Incorrigible France !
Jusqu’à ce week-end, Patrick Ricard
appartenait à la classe honnie du CAC 40, ce nouvel ennemi du peuple, clouée au
pilori pour ses superprofits, ses superdividendes et ses supersalaires. Depuis
son décès brutal, vendredi, il recueille un hommage unanime, digne de ceux
rendus aux grands hommes de la nation. Le voilà élevé au rang de « patron
visionnaire » et d’entrepreneur « emblématique de la réussite française dans le
monde » par un gouvernement qui n’emploie pas exactement le même langage - c’est
un euphémisme - à l’égard de ceux qui se battent au quotidien pour gagner des
marchés et développer leur entreprise à travers la planète. Bien que tardif, cet
hommage posthume est pleinement justifié.

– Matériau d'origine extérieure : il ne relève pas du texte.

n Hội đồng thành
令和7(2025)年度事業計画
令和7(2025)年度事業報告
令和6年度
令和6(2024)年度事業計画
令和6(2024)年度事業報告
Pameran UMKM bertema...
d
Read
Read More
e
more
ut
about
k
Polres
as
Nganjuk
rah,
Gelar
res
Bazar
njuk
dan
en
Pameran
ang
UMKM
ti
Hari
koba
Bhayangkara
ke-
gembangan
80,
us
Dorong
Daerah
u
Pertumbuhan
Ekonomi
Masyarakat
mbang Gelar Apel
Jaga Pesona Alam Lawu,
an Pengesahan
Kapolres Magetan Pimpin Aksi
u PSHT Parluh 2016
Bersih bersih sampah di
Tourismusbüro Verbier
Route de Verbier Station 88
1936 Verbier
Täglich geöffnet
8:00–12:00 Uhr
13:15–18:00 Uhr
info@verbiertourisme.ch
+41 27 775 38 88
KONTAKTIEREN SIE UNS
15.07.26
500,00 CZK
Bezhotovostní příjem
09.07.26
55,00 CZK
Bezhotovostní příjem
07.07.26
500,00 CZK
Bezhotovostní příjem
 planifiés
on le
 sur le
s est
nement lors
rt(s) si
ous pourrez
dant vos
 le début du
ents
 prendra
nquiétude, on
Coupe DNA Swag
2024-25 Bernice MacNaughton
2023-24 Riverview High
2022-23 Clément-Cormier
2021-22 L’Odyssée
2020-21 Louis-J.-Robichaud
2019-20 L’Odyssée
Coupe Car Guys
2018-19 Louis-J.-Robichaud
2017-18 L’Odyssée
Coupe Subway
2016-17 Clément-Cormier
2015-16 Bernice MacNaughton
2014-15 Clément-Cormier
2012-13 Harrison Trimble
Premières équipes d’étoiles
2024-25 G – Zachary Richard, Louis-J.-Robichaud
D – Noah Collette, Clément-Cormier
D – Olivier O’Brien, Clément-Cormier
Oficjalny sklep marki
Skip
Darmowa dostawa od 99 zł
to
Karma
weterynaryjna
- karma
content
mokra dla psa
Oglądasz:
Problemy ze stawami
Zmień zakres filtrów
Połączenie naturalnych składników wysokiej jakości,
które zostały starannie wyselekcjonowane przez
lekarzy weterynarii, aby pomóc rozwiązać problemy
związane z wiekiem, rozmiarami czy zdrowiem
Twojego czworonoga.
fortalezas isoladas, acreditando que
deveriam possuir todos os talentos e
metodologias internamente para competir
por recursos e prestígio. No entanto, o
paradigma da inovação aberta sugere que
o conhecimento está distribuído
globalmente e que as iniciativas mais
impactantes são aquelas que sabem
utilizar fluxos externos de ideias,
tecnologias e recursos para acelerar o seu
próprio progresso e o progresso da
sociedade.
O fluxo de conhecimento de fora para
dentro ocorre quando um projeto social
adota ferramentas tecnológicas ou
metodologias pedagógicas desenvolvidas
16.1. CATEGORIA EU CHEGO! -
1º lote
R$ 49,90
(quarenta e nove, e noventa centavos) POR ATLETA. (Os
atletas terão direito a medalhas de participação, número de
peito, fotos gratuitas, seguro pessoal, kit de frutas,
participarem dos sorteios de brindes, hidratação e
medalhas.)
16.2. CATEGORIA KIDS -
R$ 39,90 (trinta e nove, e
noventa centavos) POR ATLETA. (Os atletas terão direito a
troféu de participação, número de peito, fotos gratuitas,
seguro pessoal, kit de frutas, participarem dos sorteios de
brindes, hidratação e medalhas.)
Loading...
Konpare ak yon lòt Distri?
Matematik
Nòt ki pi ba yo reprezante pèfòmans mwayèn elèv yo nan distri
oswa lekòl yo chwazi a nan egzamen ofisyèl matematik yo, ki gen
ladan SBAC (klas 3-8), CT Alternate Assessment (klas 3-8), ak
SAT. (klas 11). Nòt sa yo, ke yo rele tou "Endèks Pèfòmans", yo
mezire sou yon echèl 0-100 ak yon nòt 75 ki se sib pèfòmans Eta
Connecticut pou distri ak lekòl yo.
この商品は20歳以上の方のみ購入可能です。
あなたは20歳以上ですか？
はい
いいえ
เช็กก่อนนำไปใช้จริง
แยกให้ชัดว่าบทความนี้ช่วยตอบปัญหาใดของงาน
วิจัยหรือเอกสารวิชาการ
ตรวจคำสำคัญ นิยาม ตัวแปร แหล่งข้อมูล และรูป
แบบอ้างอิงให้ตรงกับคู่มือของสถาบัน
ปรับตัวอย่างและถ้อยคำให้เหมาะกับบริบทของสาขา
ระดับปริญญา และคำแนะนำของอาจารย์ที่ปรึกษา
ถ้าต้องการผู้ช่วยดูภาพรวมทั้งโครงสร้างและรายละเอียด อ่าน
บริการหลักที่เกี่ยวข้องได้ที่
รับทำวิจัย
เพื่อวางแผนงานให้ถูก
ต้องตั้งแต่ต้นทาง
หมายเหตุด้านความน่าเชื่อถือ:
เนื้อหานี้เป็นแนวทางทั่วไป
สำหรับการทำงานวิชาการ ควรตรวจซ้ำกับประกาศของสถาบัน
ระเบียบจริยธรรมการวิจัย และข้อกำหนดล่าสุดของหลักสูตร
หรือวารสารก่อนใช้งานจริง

Avec Patrick Ricard, la France vient
de perdre un grand chef d’entreprise. Homme discret et modeste, le fils de
l’inventeur du célèbre pastis a hissé en quelques années son groupe familial sur
le toit du monde des boissons alcoolisées avec une rare agilité. Et aujourd’hui,
la saga Ricard fait incontestablement partie de ces belles - mais trop rares -
réussites entrepreneuriales dont le pays a tant besoin pour se relever.
Le
paradoxe veut que, derrière son pessimisme désespérant et la défiance de ses
élites à l’égard du monde de l’entreprise, la France ne manque ni de talents, ni
de créateurs, ni d’entrepreneurs. Ils ne demandent qu’à s’exprimer. Encore
faudrait-il pour cela que l’initiative cesse d’y être entravée par une politique
fiscale et sociale dissuasive ; que le succès y soit célébré et non stigmatisé ;
que l’argent n’y soit plus considéré comme une maladie honteuse. De même
existe-t-il de grands groupes étrangers prêts à investir dans notre pays. Encore
faudrait-il leur assurer un environnement réglementaire stable, une liberté
d’action encadrée mais équitable, ainsi qu’un traitement politique raisonnable.
Le géant Unilever, pris au piège de l’affaire Fralib, ne demande pas autre
chose. Il n’est pas interdit de rêver à un retour de l’investissement, de la
croissance et de l’emploi. Mais à une condition : que la France montre qu’elle
aime ses entreprises et ses entrepreneurs.